**** Task input

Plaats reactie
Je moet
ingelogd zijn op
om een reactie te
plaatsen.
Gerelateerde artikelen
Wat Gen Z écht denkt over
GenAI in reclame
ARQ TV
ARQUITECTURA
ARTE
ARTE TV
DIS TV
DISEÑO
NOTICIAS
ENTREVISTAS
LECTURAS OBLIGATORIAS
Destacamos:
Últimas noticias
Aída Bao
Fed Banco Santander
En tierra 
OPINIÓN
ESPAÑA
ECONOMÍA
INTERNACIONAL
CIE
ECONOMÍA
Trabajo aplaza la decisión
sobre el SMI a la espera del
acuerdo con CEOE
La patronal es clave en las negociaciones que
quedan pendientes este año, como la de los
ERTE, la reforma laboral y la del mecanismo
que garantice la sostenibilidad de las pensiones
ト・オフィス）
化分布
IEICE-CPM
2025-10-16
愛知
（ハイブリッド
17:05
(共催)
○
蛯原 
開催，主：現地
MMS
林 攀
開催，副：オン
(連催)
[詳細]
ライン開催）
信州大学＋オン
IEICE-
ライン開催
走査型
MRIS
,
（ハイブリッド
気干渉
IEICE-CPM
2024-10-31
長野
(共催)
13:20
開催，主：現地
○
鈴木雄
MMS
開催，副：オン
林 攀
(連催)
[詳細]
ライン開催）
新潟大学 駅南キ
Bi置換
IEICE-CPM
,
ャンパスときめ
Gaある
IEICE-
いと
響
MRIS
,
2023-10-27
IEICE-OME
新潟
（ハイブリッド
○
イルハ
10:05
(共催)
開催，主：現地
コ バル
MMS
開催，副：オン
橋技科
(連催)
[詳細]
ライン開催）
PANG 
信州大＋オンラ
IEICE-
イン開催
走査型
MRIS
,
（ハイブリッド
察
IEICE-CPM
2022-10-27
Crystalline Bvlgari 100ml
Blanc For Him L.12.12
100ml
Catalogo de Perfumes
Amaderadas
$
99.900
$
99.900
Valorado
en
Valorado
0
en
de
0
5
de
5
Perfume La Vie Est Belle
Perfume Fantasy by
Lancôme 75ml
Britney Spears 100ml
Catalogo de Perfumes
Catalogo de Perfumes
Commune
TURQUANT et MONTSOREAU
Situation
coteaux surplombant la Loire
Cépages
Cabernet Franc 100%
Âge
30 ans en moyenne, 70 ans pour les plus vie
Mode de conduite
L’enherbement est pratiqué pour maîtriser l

********
**** Task input

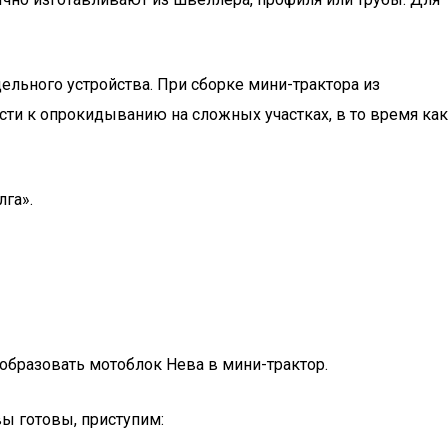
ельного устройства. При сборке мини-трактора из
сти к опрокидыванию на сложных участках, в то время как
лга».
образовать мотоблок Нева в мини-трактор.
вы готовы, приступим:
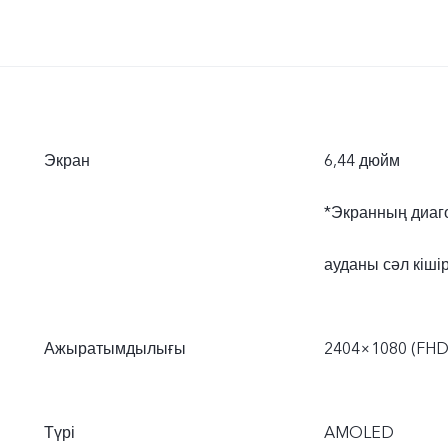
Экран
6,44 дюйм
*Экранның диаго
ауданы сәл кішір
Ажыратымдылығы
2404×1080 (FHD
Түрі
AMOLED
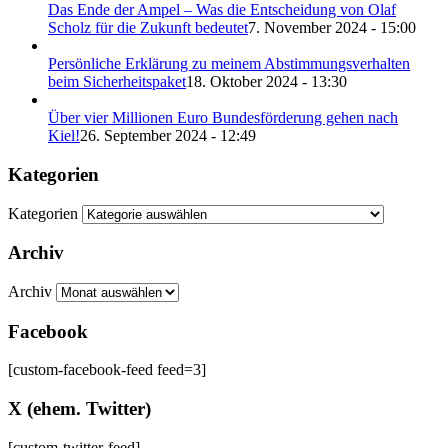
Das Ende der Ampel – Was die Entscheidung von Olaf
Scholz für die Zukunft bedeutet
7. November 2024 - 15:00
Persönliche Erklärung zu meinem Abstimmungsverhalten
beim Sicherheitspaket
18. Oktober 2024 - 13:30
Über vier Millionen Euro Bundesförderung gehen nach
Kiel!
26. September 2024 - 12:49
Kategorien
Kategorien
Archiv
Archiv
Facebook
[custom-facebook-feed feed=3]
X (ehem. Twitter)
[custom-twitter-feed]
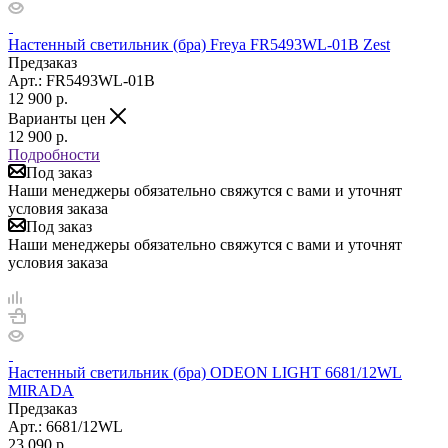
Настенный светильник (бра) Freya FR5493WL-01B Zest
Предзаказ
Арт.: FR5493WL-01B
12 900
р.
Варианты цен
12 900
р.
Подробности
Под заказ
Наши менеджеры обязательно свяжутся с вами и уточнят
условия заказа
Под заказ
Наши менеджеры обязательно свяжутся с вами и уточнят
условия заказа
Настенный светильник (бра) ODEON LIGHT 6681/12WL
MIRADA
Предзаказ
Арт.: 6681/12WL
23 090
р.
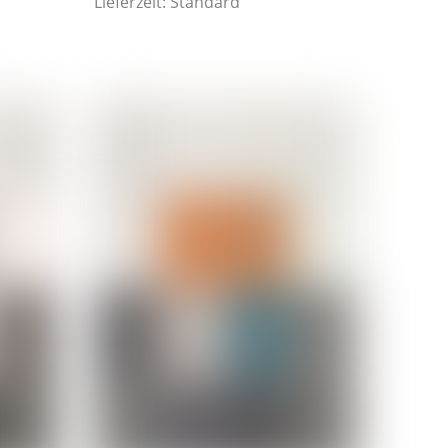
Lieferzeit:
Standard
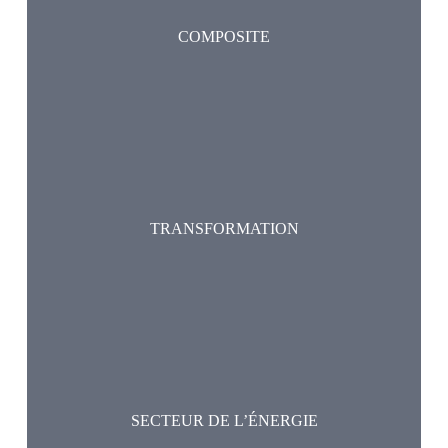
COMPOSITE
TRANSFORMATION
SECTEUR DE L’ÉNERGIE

********
**** Task input

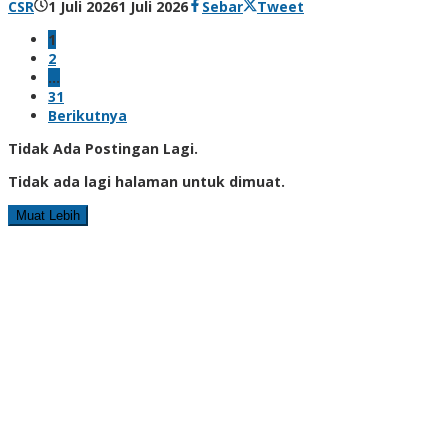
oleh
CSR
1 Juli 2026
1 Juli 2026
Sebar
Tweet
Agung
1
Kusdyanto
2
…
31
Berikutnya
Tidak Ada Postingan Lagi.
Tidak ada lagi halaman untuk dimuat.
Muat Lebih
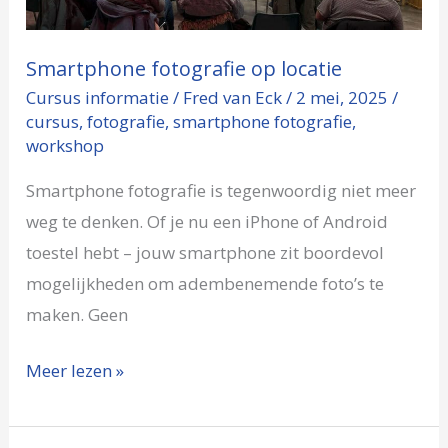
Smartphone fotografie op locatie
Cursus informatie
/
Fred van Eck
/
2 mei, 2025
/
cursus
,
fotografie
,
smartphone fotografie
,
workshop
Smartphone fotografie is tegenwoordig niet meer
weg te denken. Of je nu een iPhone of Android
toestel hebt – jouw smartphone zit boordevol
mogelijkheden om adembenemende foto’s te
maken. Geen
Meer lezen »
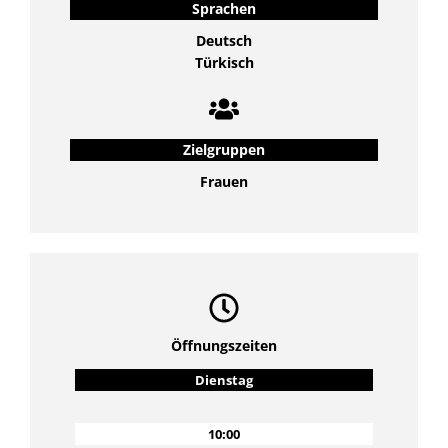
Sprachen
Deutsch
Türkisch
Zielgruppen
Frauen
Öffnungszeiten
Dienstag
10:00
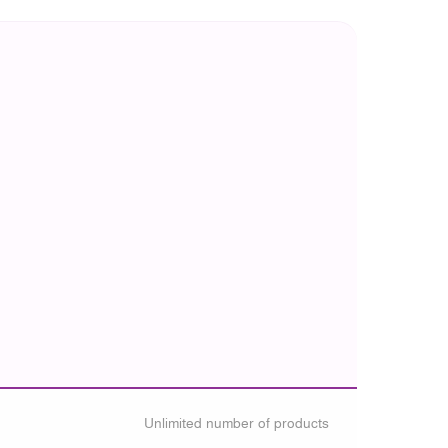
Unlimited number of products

********

All lines in the listing above between the line with "ENTREVISTAS" and the line with "quedan pendientes este año, como la de los", inclusive, should be set down exactly, and no line outside that range.

Answer for this exercise
ENTREVISTAS
LECTURAS OBLIGATORIAS
Destacamos:
Últimas noticias
Aída Bao
Fed Banco Santander
En tierra 
OPINIÓN
ESPAÑA
ECONOMÍA
INTERNACIONAL
CIE
ECONOMÍA
Trabajo aplaza la decisión
sobre el SMI a la espera del
acuerdo con CEOE
La patronal es clave en las negociaciones que
quedan pendientes este año, como la de los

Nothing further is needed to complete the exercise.